FIG. 1 shows CaO—Al ₂ O ₃ —S showing a region in which gehlenite and anorthite, which are composite inclusions, are formed.
FIG. 3 is a diagram of an iO ₂ ternary system.

Claims (10)

[Claims] When producing a steel for machine structural use whose machinability is improved by including a composite inclusion of which form is controlled in the steel, a compound for producing the composite inclusion is separately produced by a premelt. Excellent in machinability, characterized in that the compound is mixed into molten steel of a steel component for a machine structure, and a steel for a machine structure containing the form-controlled composite inclusion in the steel after casting and solidification is obtained. Manufacturing method of steel for machine structural use. 2. The compound that forms a composite inclusion is CaO,
Al ₂ O ₃ , SiO ₂ , CaO.Al ₂ O ₃ , CaO.
Al ₂ O ₃ .SiO ₂ , 2CaO.Al ₂ O ₃ .SiO
_{2, CaO · Al 2 O 3} · 2SiO method for manufacturing a machine structural steel excellent in machinability according to claim 1 which is selected from among _2. 3. The method according to claim 1, wherein the compound that forms the composite inclusion is produced in a powdery or granular form by a premelt, and the powdery or granular compound is mixed into molten steel of a steel component for machine structural use. Method for producing steel for machine structural use having excellent machinability. 4. A machine structure excellent in machinability according to claim 1, wherein a compound forming a composite inclusion is mixed into the molten steel as a steel component for a machine structure at the end of refining of the molten steel. Steel production method. 5. The composite inclusion having a controlled morphology has a melting point of 14
5. A composite oxide having a temperature of from 00 to 1600 ° C.

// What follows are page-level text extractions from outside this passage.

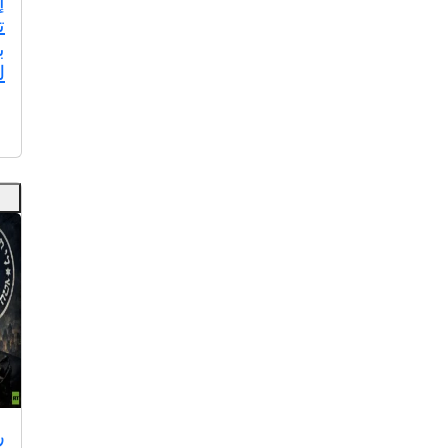
إ
ت
ب
ل
ر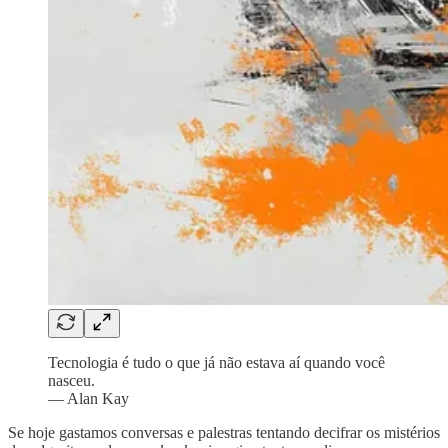
Tecnologia é tudo o que já não estava aí quando você
nasceu.
— Alan Kay
Se hoje gastamos conversas e palestras tentando decifrar os mistérios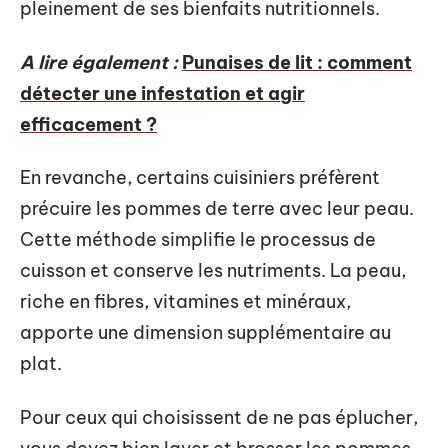
pleinement de ses bienfaits nutritionnels.
A lire également :
Punaises de lit : comment
détecter une infestation et agir
efficacement ?
En revanche, certains cuisiniers préfèrent
précuire les pommes de terre avec leur peau.
Cette méthode simplifie le processus de
cuisson et conserve les nutriments. La peau,
riche en fibres, vitamines et minéraux,
apporte une dimension supplémentaire au
plat.
Pour ceux qui choisissent de ne pas éplucher,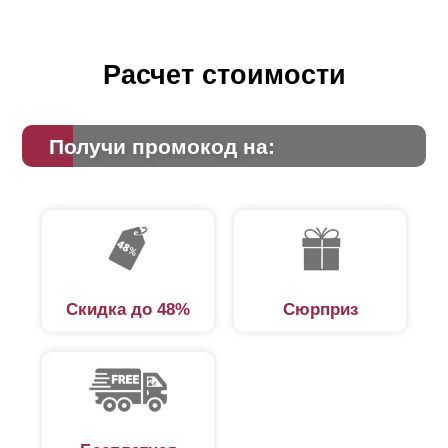
Расчет стоимости
Получи промокод на:
Скидка до 48%
Сюрприз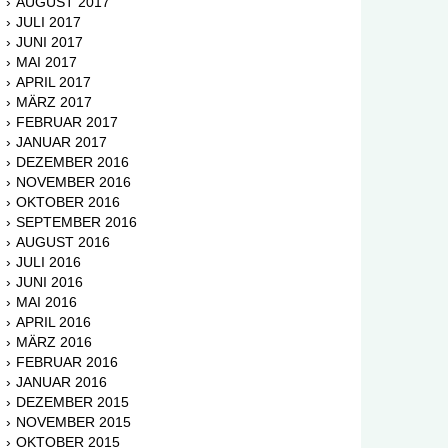
AUGUST 2017
JULI 2017
JUNI 2017
MAI 2017
APRIL 2017
MÄRZ 2017
FEBRUAR 2017
JANUAR 2017
DEZEMBER 2016
NOVEMBER 2016
OKTOBER 2016
SEPTEMBER 2016
AUGUST 2016
JULI 2016
JUNI 2016
MAI 2016
APRIL 2016
MÄRZ 2016
FEBRUAR 2016
JANUAR 2016
DEZEMBER 2015
NOVEMBER 2015
OKTOBER 2015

The method for producing a steel for machine structural use excellent in machinability according to any one of the above. 6. The composite inclusion having a controlled morphology is at least one of gehlenite (2CaO.Al ₂ O ₃ .SiO ₂ ) and anolsite (CaO.Al ₂ O ₃ .2SiO ₂ ). 5. The method for producing a steel for machine structural use excellent in machinability according to any one of the above items 5. 7. The steel for machine structural use having excellent machinability according to claim 1, wherein the content of the composite inclusions whose form is controlled is 0.01 to 0.03% by weight in the steel. Manufacturing method. 8. The composite inclusion for improving machinability is Mn.
S and 2CaO.Al ₂ O ₃ .SiO ₂ and / or C
The method for producing a steel for machine structural use having excellent machinability according to any one of claims 1 to 7, wherein the steel is in a composite form with aO.Al ₂ O ₃ .2SiO ₂ . 9. The method according to claim 1, wherein the machine structural steel is a Cr-containing machine structural steel. 10. Pb, S, S in a steel component for machine structural use.
9. The machine structure excellent in machinability according to any one of claims 1 to 8, wherein one or more selected from e, Te, and Bi are contained in a total amount of 0.02 to 0.50%. Method for manufacturing steel.